The Tsukiji Market in Tokyo is the world’s most famous fish market. If you’ve ever wanted to see hundreds of thousands of dollars of fish auctioned off, then this is the place for you!
The market was founded in Tokyo during the Edo period, probably in the early 1600’s. Originally built in Nihonhashi to sell the fish not bought by the royalty in the castle, it wasn’t until the rice riots in 1918 that the market became the centre of wholesale fish sales in Japan. After the 1923 Great Kanto earthquake, the market was re-established at Tsukiji.
The market’s opening hours are 3:30am to 6:00am and there are two sets of 60 people allowed to observe the action.
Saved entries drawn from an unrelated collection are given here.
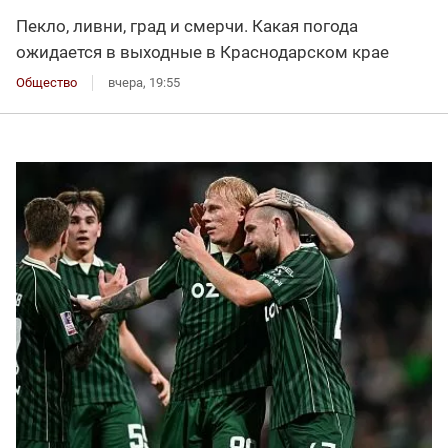
Пекло, ливни, град и смерчи. Какая погода
ожидается в выходные в Краснодарском крае
Общество
вчера, 19:55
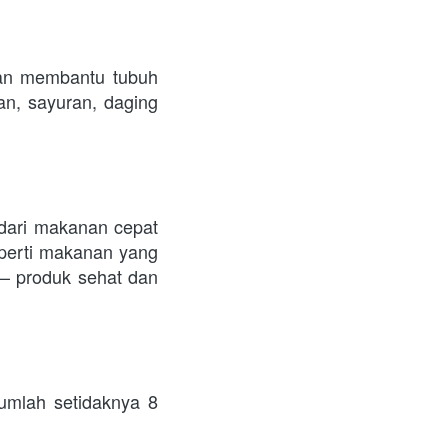
an membantu tubuh 
n, sayuran, daging 
dari makanan cepat 
perti makanan yang 
– produk sehat dan 
umlah setidaknya 8 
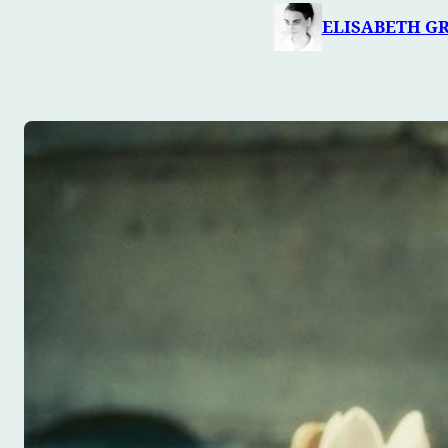
ELISABETH G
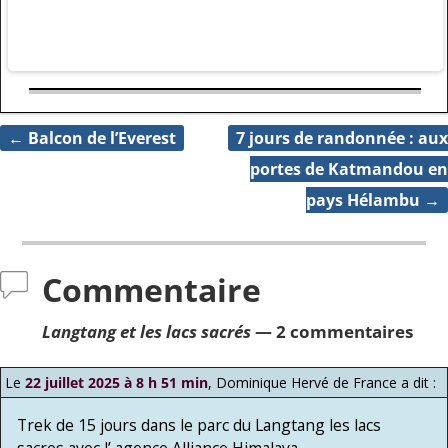
←
Balcon de l’Everest
7 jours de randonnée : aux
Navigation des articles
portes de Katmandou en
pays Hélambu
→
Commentaire
Langtang et les lacs sacrés
— 2 commentaires
Le
22 juillet 2025 à 8 h 51 min
,
Dominique Hervé de France
a dit :
Trek de 15 jours dans le parc du Langtang les lacs
sacres avec l’ agence Alliance Himalaya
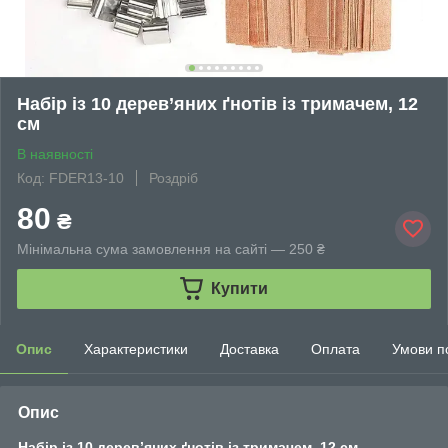
Набір із 10 дерев’яних ґнотів із тримачем, 12
см
В наявності
Код: FDER13-10
Роздріб
80
₴
Мінімальна сума замовлення на сайті — 250 ₴
Купити
Опис
Характеристики
Доставка
Оплата
Умови п
Опис
Набір із 10 дерев’яних ґнотів із тримачем, 12 см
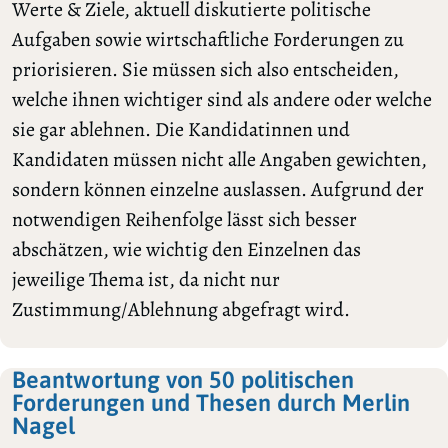
Werte & Ziele, aktuell diskutierte politische
Aufgaben sowie wirtschaftliche Forderungen zu
priorisieren. Sie müssen sich also entscheiden,
welche ihnen wichtiger sind als andere oder welche
sie gar ablehnen. Die Kandidatinnen und
Kandidaten müssen nicht alle Angaben gewichten,
sondern können einzelne auslassen. Aufgrund der
notwendigen Reihenfolge lässt sich besser
abschätzen, wie wichtig den Einzelnen das
jeweilige Thema ist, da nicht nur
Zustimmung/Ablehnung abgefragt wird.
Beantwortung von 50 politischen
Forderungen und Thesen durch Merlin
Nagel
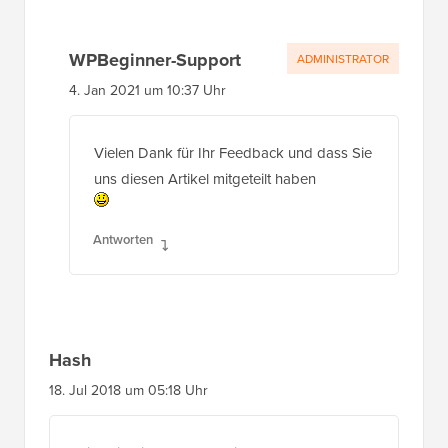
WPBeginner-Support
ADMINISTRATOR
4. Jan 2021 um 10:37 Uhr
Vielen Dank für Ihr Feedback und dass Sie
uns diesen Artikel mitgeteilt haben
Antworten
Hash
18. Jul 2018 um 05:18 Uhr
Wie zeige ich das Profilbild des angemeldeten
Benutzers an?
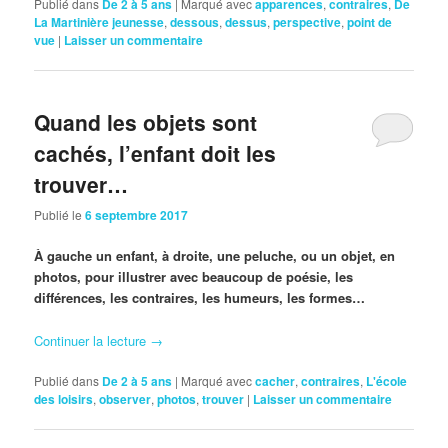
Publié dans
De 2 à 5 ans
|
Marqué avec
apparences
,
contraires
,
De
La Martinière jeunesse
,
dessous
,
dessus
,
perspective
,
point de
vue
|
Laisser un commentaire
Quand les objets sont
cachés, l’enfant doit les
trouver…
Publié le
6 septembre 2017
À gauche un enfant, à droite, une peluche, ou un objet, en
photos, pour illustrer avec beaucoup de poésie, les
différences, les contraires, les humeurs, les formes…
Continuer la lecture
→
Publié dans
De 2 à 5 ans
|
Marqué avec
cacher
,
contraires
,
L'école
des loisirs
,
observer
,
photos
,
trouver
|
Laisser un commentaire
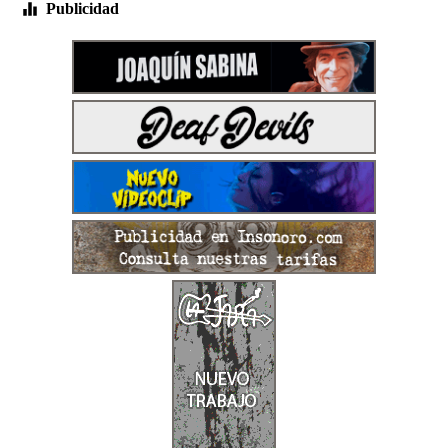
Publicidad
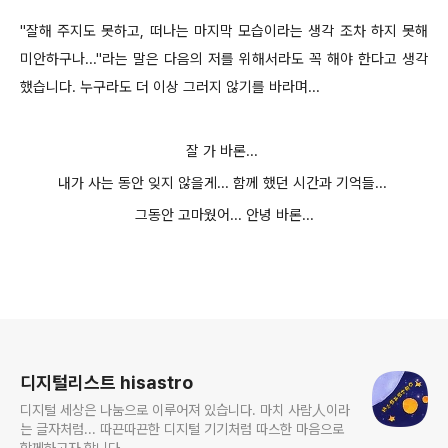
"잘해 주지도 못하고, 떠나는 마지막 모습이라는 생각 조차 하지 못해
미안하구나..."라는 말은 다음의 저를 위해서라도 꼭 해야 한다고 생각
했습니다. 누구라도 더 이상 그러지 않기를 바라며...
잘 가 바론...
내가 사는 동안 잊지 않을게...
함께 했던 시간과 기억들...
그동안 고마웠어... 안녕 바론...
로그 정보
디지털리스트 hisastro
디지털 세상은 나눔으로 이루어져 있습니다. 마치 사람人이라
는 글자처럼... 따끈따끈한 디지털 기기처럼 따스한 마음으로
함께하고자 합니다.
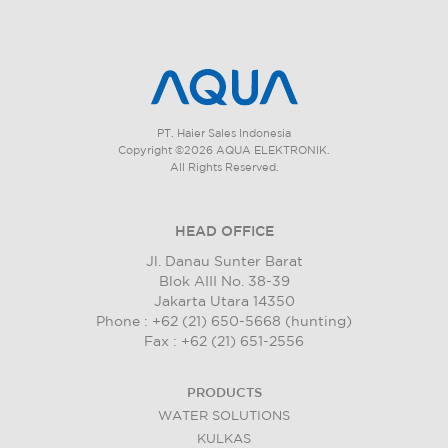
PT. Haier Sales Indonesia
Copyright ©2026 AQUA ELEKTRONIK.
All Rights Reserved.
HEAD OFFICE
Jl. Danau Sunter Barat
Blok AIII No. 38-39
Jakarta Utara 14350
Phone : +62 (21) 650-5668 (hunting)
Fax : +62 (21) 651-2556
PRODUCTS
WATER SOLUTIONS
KULKAS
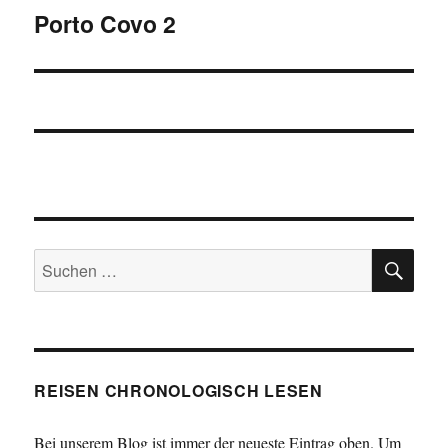
Porto Covo 2
Nächster
Beitrag:
SU
Suchen
nach:
REISEN CHRONOLOGISCH LESEN
Bei unserem Blog ist immer der neueste Eintrag oben. Um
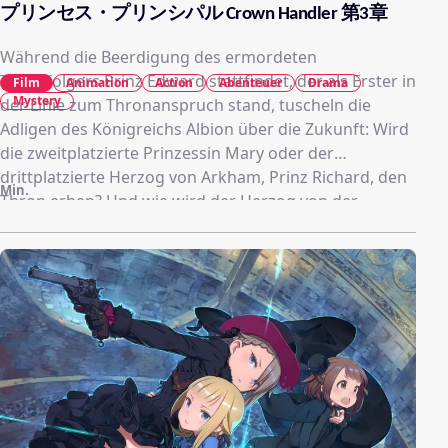
プリンセス・プリンシパル Crown Handler 第3章
Während die Beerdigung des ermordeten
Thronfolgers Prinz Edward stattfindet, der als Erster in
Film
Animation
Action
Abenteuer
Drama
Mystery
der Linie zum Thronanspruch stand, tuscheln die
Adligen des Königreichs Albion über die Zukunft: Wird
die zweitplatzierte Prinzessin Mary oder der
drittplatzierte Herzog von Arkham, Prinz Richard, den
Min.
Thron erben? Und wie wird der Herzog von der
Normandie reagieren?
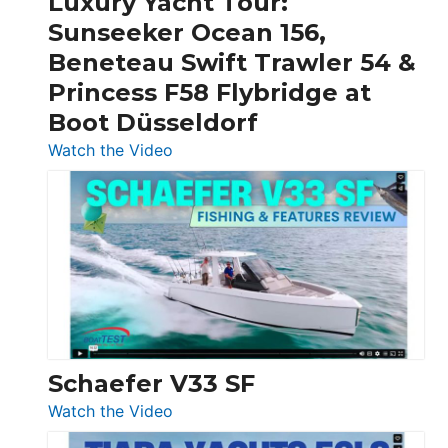
Luxury Yacht Tour:
Invictus
Sunseeker Ocean 156,
&
Beneteau Swift Trawler 54 &
Quarken
Princess F58 Flybridge at
at
Boot Düsseldorf
Boot
Düsseldorf
:
Watch the Video
Luxury
Yacht
Tour:
Sunseeker
Ocean
156,
Beneteau
Swift
Trawler
Schaefer V33 SF
54
:
Watch the Video
&
Schaefer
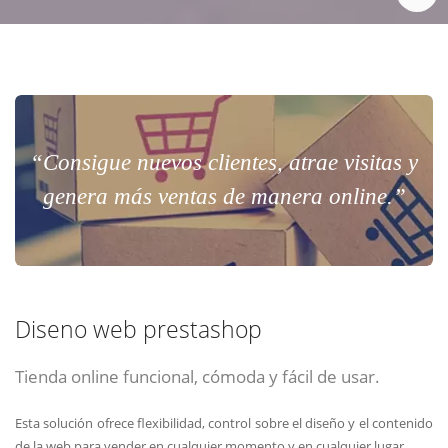
“Consigue nuevos clientes, atrae visitas y
genera más ventas de manera online.”
Diseno web prestashop
Tienda online funcional, cómoda y fácil de usar.
Esta solución ofrece flexibilidad, control sobre el diseño y el contenido
de la web para vender en cualquier momento y en cualquier lugar.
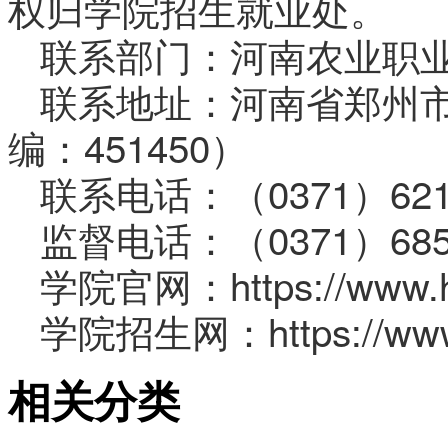
权归学院招生就业处。
联系部门：河南农业职
联系地址：河南省郑州市
编：451450）
联系电话：（0371）6219
监督电话：（0371）685
学院官网：https://www.h
学院招生网：https://www.
相关分类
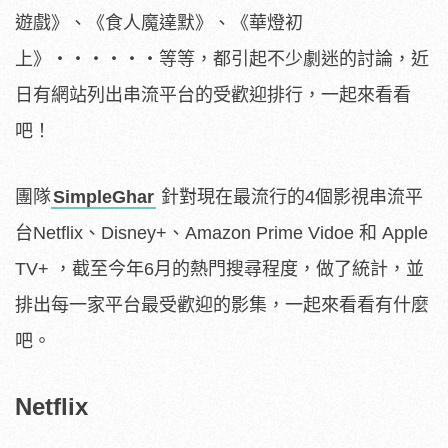
遊戲》、《食人魔達默》、《華燈初
上》‧‧‧‧‧‧等等，都引起不少劇迷的討論，近
日有網站列出串流平台的受歡迎排行，一起來看看
吧！
團隊
SimpleGhar
針對現在最流行的4個影視串流平
台Netflix、Disney+、Amazon Prime Vidoe 和 Apple
TV+ ，截至今年6月的熱門搜尋程度，做了統計，並
排出每一家平台最受歡迎的影集，一起來看看有什麼
吧。
Netflix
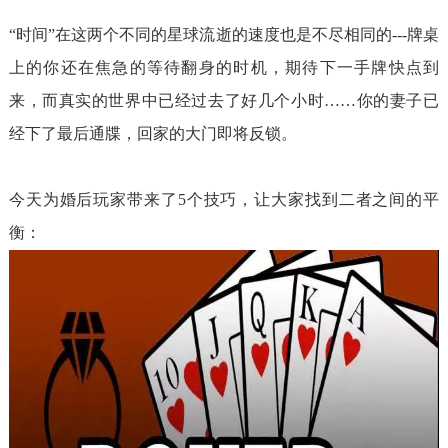
“时间”在这两个不同的星球流逝的速度也是不尽相同的---牌桌
上的你还在焦急的等待翻身的时机，期待下一手牌快点到
来，而真实的世界中已经过去了好几个小时……你的妻子已
经下了最后通牒，回家的大门即将反锁。
今天为婚后玩家带来了5个技巧，让大家找到二者之间的平
衡：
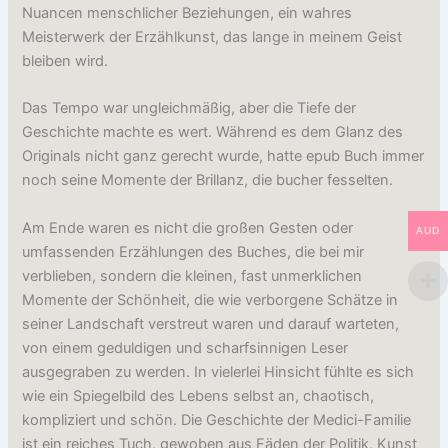
Nuancen menschlicher Beziehungen, ein wahres
Meisterwerk der Erzählkunst, das lange in meinem Geist
bleiben wird.
Das Tempo war ungleichmäßig, aber die Tiefe der
Geschichte machte es wert. Während es dem Glanz des
Originals nicht ganz gerecht wurde, hatte epub Buch immer
noch seine Momente der Brillanz, die bucher fesselten.
Am Ende waren es nicht die großen Gesten oder
AUD
umfassenden Erzählungen des Buches, die bei mir
verblieben, sondern die kleinen, fast unmerklichen
Momente der Schönheit, die wie verborgene Schätze in
seiner Landschaft verstreut waren und darauf warteten,
von einem geduldigen und scharfsinnigen Leser
ausgegraben zu werden. In vielerlei Hinsicht fühlte es sich
wie ein Spiegelbild des Lebens selbst an, chaotisch,
kompliziert und schön. Die Geschichte der Medici-Familie
ist ein reiches Tuch, gewoben aus Fäden der Politik, Kunst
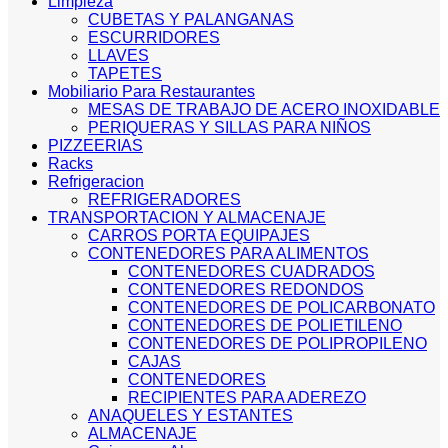
Limpieza
CUBETAS Y PALANGANAS
ESCURRIDORES
LLAVES
TAPETES
Mobiliario Para Restaurantes
MESAS DE TRABAJO DE ACERO INOXIDABLE
PERIQUERAS Y SILLAS PARA NIÑOS
PIZZEERIAS
Racks
Refrigeracion
REFRIGERADORES
TRANSPORTACION Y ALMACENAJE
CARROS PORTA EQUIPAJES
CONTENEDORES PARA ALIMENTOS
CONTENEDORES CUADRADOS
CONTENEDORES REDONDOS
CONTENEDORES DE POLICARBONATO
CONTENEDORES DE POLIETILENO
CONTENEDORES DE POLIPROPILENO
CAJAS
CONTENEDORES
RECIPIENTES PARA ADEREZO
ANAQUELES Y ESTANTES
ALMACENAJE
The first tour runs between 5:25am and 5:45am, the second tour is allowed a view between 5:50am and 6:10am. However, you’ll need to arrive earlier to ensure you reserve your spot; during peak season this might be as early as 1am! If you’re not sure how early or late to leave it, you might consider a private guide, who’ll know exactly when you need to turn up. A 222-kilogram bluefin tuna was sold at the market for an all-time high of 155.4 million yen, or 1.8 million dollars (US).
Don’t wear inappropriate footwear (high heels, thongs etc.), or take flash photography. The auction is taken very seriously and tourists are kicked out all the time for what is considered bad behaviour. This includes eating and drinking during the auction, so snack before you go!
The best idea is to stay nearby the market, as trains and buses won’t be running after midnight. If it’s too late for that, then a taxi may be your only option, but be warned: they are very expensive in Tokyo! Some private tours will organise pick up and drop off for you.
Taste the freshest sushi at the many sushi stalls in Tsukiji Market.
Because of its location near the heart of Tokyo, the market occupies some very valuable real estate. So plans (very unpopular plans) have been in the works for a while to move the market to Toyosu, Koto. Scheduled to take place in 2016, the move was put on hold after Tokyo was awarded the 2020 Olympics. The market is now scheduled to move in July 2018.